After the last two years, most business owners will know their income and expenses better than ever before, which is great. Being able to forecast accurately and understand when shortfalls might arise, and how much they will be, can mean the difference between paying creditors on time or falling behind. Understanding your cash cycle can help put in place the right working capital facility to get you through those quiet periods without having to keep going to the bank for help.

Buying a franchise can improve your options

So, are the banks still lending? In general, yes – there is plenty of liquidity in the market and the banks have plenty of money to lend, provided the fundamentals of the business are sound. However, they are cautious, and more willing to lend to some industries than others. Your ability to borrow money against a business would be restricted if the industry in which it operates is struggling.

This is where buying a franchise business can actually improve your chances of getting lending approved, especially if you are buying into a recognised brand with a history of viability throughout the economic cycles.
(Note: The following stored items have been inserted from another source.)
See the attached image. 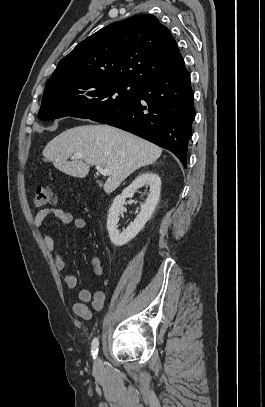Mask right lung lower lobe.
Masks as SVG:
<instances>
[{
  "mask_svg": "<svg viewBox=\"0 0 265 407\" xmlns=\"http://www.w3.org/2000/svg\"><path fill=\"white\" fill-rule=\"evenodd\" d=\"M194 118L190 73L180 56L170 70L143 83L131 103L90 119L170 150L186 168Z\"/></svg>",
  "mask_w": 265,
  "mask_h": 407,
  "instance_id": "right-lung-lower-lobe-1",
  "label": "right lung lower lobe"
}]
</instances>
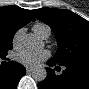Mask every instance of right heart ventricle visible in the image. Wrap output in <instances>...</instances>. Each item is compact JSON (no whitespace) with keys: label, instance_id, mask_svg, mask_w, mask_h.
<instances>
[{"label":"right heart ventricle","instance_id":"1","mask_svg":"<svg viewBox=\"0 0 89 89\" xmlns=\"http://www.w3.org/2000/svg\"><path fill=\"white\" fill-rule=\"evenodd\" d=\"M46 30H50V28L43 24V23H37L34 25L33 27V31L35 32V34H37L39 37H41V35L46 31Z\"/></svg>","mask_w":89,"mask_h":89}]
</instances>
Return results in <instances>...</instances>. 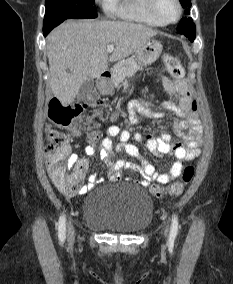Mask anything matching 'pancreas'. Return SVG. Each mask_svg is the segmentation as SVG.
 Returning <instances> with one entry per match:
<instances>
[{
    "label": "pancreas",
    "instance_id": "obj_1",
    "mask_svg": "<svg viewBox=\"0 0 233 284\" xmlns=\"http://www.w3.org/2000/svg\"><path fill=\"white\" fill-rule=\"evenodd\" d=\"M138 70H142V67L133 57L120 61L114 69L116 83L134 75Z\"/></svg>",
    "mask_w": 233,
    "mask_h": 284
}]
</instances>
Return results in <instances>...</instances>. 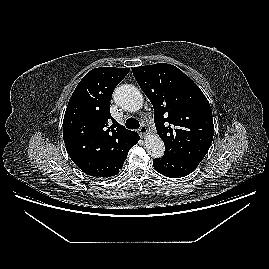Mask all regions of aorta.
<instances>
[{"label":"aorta","instance_id":"aorta-1","mask_svg":"<svg viewBox=\"0 0 269 269\" xmlns=\"http://www.w3.org/2000/svg\"><path fill=\"white\" fill-rule=\"evenodd\" d=\"M116 103L123 109L135 112L142 108L143 96L138 88L124 84L116 88L114 92ZM147 153L153 158H160L164 154V143L158 134H149L145 138Z\"/></svg>","mask_w":269,"mask_h":269}]
</instances>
One thing is for sure – it is more important than ever to find a bank that understands you, your business, and your future plans. Choosing a bank that has a strong relationship with, and understanding of, the franchise can significantly improve the chances of getting a loan approved.

As always, getting into business can be risky but it can also be rewarding. When considering the franchise opportunities presenting themselves now, first look at the different industries represented and ask questions including:

  • Is there a real need for this product or service?
  • How stable is that need?
  • How big is the market and is it growing?
  • How much competition is there?
  • How good is that competition and how long have they been in business?
  • How does the current economic cycle influence this business?
  • Is the franchise part of a reputable operation with a strong brand?
  • Are there several franchises in the industry to choose from?
  • What are the points of difference between each competitive franchise?

Once you’ve found a franchise opportunity you like, that’s the time to bring in the professionals, including a good franchise accountant, lawyer and bank. Take your time, take advice, and do more due diligence than ever.

That’s the way to find out if it really is a golden opportunity.  

Daniel Cloete is the National Franchising Manager for Westpac. The information contained in this article is intended as a guide only and is not intended as an exhaustive list of matters to be considered. Persons entering into franchise agreements should seek their own professional legal, accounting and other advice.